/twarc2

A new version of twarc for a new version of the Twitter API

twarc2 🐦🐍💾

twarc2 is a proposed new version of twarc custom made for the new Twitter v2 API. Twitter substantially changed their API in July 2020. They have deprecated the v1.1 and premium endpoints. While some of the API calls seem similar the most significant change is the response payload with is totally new. The representation of a tweet now can take a very different shape depending on what you ask for and how you ask for it.

As with twarc the goal of twarc2 is to make it easy to continue to get the fullest representation of tweets and Twitter users, with the minimum amount of fuss, and maximum amount of reliability. Here's a sketch of what the command line API could look like.

Search

twarc2 search blacklivesmatter > tweets.jsonl

If you have academic search turned on for your account:

twarc2 search blacklivesmatter --all > tweets.jsonl

Filter

The filter API works a bit different in v2 because you first create a set of rules (optionally tagged) and then you connect to the filter stream to retrieve all the tweets that match those rules.

First you need to add a rule:

twarc2 add-filter-rule blacklivesmatter

List your rules:

twarc2 list-filter-rules

Start collecting tweets:

twarc2 filter > tweets.jsonl

Delete one of your rules using an id from the the output of list-rules:

twarc2 remove-filter-rule <rule-id>

Sample

twarc2 sample > tweets.jsonl

Followers

twarc2 followers jack > users.jsonl

Following/Friends

twarc2 friends jack > users.jsonl

Question: is being able to pipe to twarc2 users useful?

Users

Get users for user ids:

twarc2 users ids.txt > users.jsonl

Or get users for usernames:

twarc2 users usernames.txt > users.jsonl

Timeline

twarc2 timeline jack > tweets.jsonl

Mentions

twarc2 mentions jack > tweets.jsonl

Hydrate

twarc2 hydrate ids.txt > tweets.jsonl

Compliance

The compliance API is new and allows users to upload tweet id datasets and get back information about whether the tweets are still available. Since this can take some time for large datasets the ids are first uploaded and then fetched.

First upload a set of tweet ids to check:

twarc2 add-compliance-job ids.txt

List the current compliance jobs, including their id and their status:

twarc2 list-compliance-jobs

Download and output the results of a completed compliance job:

twarc2 get-compliance-job <job-id>

Stitching

The big difference with the v2 API is that some information (users, media, etc) are not included inline in the tweets and are included as a separate extended entities objects. This cuts down on duplication of information in a payload (e.g. information about the same user, repeated over and over) but it also means your output stream will contain individual tweets followed by an entities object.

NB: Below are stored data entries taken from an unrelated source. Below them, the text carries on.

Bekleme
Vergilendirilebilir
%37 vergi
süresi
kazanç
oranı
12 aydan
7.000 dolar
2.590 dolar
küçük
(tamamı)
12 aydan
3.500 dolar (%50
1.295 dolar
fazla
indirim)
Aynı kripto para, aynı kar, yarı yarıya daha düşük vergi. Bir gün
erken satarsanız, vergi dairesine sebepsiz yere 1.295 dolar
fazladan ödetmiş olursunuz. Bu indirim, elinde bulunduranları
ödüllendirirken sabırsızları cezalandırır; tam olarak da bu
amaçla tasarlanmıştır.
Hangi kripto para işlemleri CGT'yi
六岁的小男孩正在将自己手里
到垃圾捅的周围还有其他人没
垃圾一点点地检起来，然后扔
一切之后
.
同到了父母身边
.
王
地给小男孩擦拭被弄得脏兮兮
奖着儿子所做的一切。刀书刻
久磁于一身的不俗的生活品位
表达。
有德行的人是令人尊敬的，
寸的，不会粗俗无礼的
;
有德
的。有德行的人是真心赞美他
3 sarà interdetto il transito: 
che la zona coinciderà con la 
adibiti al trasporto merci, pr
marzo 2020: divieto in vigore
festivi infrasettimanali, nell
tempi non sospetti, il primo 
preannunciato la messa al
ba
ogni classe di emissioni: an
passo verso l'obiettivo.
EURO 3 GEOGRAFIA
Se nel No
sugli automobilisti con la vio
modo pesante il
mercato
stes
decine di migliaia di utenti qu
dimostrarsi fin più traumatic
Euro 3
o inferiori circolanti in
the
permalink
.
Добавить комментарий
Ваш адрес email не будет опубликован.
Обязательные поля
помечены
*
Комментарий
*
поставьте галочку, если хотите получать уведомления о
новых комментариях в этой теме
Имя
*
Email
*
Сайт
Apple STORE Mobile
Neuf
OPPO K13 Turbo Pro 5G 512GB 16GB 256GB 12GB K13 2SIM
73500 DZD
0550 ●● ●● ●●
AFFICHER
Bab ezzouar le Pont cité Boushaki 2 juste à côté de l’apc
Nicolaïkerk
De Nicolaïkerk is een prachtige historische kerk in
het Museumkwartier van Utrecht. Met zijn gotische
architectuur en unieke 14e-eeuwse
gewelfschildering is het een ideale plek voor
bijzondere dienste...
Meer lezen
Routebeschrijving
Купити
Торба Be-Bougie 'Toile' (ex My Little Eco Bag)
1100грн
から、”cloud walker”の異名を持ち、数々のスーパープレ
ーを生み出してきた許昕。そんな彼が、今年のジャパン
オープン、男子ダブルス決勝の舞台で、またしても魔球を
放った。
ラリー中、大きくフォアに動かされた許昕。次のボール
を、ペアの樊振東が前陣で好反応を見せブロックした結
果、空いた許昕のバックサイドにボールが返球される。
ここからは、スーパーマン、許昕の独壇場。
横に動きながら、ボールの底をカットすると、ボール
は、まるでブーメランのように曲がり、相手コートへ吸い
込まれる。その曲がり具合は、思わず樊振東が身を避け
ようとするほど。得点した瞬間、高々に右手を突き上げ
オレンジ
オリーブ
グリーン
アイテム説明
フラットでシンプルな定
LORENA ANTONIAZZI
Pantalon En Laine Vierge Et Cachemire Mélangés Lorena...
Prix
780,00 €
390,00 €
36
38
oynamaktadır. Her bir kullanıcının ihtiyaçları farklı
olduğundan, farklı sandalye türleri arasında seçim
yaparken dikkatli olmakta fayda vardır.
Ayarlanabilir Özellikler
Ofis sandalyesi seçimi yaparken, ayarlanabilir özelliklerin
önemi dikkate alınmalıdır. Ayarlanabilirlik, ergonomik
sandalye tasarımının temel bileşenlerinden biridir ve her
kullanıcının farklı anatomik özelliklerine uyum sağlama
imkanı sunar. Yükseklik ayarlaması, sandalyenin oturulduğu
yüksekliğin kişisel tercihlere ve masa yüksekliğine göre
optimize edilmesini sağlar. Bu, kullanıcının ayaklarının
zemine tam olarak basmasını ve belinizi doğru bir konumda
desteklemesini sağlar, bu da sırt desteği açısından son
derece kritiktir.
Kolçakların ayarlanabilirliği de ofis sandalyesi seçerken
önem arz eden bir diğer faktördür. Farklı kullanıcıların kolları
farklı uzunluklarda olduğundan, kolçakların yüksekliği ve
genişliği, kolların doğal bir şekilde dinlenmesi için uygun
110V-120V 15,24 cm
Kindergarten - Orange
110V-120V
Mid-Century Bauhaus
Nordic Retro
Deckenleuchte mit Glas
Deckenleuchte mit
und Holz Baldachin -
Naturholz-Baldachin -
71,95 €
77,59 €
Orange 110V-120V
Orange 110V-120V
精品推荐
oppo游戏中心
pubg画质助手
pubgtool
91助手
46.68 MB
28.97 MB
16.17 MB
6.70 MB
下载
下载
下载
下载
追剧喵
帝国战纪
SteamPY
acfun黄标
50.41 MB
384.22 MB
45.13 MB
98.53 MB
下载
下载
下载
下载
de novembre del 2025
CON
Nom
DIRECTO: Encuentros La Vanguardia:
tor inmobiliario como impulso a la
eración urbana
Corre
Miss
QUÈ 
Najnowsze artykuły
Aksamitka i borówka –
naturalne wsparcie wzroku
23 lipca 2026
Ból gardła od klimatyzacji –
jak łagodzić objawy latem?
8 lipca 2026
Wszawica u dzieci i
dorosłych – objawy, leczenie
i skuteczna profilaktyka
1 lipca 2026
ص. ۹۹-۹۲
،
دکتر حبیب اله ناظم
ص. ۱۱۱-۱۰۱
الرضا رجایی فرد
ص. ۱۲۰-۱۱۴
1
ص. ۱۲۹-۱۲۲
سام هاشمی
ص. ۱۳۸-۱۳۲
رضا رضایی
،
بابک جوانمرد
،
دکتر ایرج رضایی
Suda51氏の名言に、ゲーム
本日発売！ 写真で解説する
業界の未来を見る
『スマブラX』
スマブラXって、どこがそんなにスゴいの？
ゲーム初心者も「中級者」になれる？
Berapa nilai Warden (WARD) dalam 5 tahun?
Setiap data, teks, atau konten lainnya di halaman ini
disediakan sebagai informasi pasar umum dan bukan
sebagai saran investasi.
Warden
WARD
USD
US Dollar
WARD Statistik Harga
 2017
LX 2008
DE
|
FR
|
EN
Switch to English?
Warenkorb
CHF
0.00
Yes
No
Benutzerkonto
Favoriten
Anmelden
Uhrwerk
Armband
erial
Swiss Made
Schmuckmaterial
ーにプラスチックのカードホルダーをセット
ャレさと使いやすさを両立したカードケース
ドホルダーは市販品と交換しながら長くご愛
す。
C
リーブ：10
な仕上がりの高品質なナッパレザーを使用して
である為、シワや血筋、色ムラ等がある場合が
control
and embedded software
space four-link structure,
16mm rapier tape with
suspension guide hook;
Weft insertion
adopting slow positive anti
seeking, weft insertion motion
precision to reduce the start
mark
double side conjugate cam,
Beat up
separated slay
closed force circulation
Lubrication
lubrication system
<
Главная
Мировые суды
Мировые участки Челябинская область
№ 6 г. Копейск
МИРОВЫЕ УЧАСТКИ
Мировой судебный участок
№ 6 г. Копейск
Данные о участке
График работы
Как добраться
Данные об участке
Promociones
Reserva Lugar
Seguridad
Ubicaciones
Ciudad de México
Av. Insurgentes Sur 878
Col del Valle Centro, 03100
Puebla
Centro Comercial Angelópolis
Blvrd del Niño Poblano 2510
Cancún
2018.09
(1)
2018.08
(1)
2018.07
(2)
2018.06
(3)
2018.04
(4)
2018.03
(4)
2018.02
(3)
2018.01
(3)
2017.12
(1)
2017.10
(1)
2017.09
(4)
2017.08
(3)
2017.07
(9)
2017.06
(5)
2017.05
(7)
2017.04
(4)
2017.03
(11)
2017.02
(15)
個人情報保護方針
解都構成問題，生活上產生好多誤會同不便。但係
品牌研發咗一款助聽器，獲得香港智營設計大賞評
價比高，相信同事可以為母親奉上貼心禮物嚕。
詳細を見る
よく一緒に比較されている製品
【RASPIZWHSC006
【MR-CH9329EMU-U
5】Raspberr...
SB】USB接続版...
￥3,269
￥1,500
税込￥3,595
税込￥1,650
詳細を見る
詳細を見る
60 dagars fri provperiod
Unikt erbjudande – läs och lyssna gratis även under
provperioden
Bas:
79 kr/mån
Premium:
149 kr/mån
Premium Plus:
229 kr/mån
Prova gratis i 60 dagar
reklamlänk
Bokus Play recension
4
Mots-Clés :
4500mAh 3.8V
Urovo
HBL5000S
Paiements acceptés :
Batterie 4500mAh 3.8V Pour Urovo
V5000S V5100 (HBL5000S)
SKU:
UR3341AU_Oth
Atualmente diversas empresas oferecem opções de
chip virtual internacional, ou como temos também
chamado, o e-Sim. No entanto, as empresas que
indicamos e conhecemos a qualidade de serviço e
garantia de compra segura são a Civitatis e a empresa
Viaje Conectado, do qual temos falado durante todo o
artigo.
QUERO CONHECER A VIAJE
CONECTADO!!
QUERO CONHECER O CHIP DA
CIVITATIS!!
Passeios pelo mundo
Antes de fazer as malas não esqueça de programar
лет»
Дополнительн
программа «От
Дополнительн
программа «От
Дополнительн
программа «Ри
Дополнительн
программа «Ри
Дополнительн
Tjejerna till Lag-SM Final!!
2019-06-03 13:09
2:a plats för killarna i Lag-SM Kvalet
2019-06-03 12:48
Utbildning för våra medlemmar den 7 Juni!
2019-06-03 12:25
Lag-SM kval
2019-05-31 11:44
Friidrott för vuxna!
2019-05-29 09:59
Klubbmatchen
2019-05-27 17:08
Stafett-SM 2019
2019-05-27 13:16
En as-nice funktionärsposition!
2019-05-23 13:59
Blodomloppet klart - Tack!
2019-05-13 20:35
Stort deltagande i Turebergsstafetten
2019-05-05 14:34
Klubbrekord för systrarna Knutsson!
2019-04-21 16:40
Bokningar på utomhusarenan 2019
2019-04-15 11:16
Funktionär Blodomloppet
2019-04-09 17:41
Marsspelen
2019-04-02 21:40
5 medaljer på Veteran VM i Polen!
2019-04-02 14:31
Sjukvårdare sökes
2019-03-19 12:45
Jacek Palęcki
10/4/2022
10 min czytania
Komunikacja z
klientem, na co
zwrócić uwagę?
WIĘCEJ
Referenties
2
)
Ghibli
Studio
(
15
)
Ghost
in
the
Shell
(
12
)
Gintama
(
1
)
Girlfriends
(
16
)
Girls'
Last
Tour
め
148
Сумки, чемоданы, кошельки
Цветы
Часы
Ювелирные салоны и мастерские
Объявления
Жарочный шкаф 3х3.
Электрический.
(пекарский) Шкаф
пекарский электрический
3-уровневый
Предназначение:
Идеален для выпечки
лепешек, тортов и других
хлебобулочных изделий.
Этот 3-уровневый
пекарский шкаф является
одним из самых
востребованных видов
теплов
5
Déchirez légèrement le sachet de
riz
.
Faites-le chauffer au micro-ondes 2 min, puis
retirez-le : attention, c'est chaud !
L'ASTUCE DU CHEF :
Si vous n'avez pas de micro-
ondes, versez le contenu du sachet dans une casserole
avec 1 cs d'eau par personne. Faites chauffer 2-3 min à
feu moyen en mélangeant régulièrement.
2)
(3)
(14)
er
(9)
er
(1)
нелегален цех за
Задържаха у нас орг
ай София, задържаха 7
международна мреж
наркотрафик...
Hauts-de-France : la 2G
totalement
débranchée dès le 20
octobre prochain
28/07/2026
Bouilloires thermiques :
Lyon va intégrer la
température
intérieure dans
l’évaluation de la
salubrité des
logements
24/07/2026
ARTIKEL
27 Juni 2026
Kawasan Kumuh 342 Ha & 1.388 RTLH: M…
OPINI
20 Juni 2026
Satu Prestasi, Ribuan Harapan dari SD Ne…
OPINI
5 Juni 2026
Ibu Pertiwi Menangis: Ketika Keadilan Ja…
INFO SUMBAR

If you would like entities to replace the id references in tweets you can use the --stitch option. Depending on your use case this could make downstream processing easier since it can expect each line to contain a complete tweet.

twarc2 search blacklivesmatter --stitch > tweets.jsonl

The proposed behavior is that this not be the default behavior, since twarc has been used in the past to display exactly what has been retrieved from the Twitter API.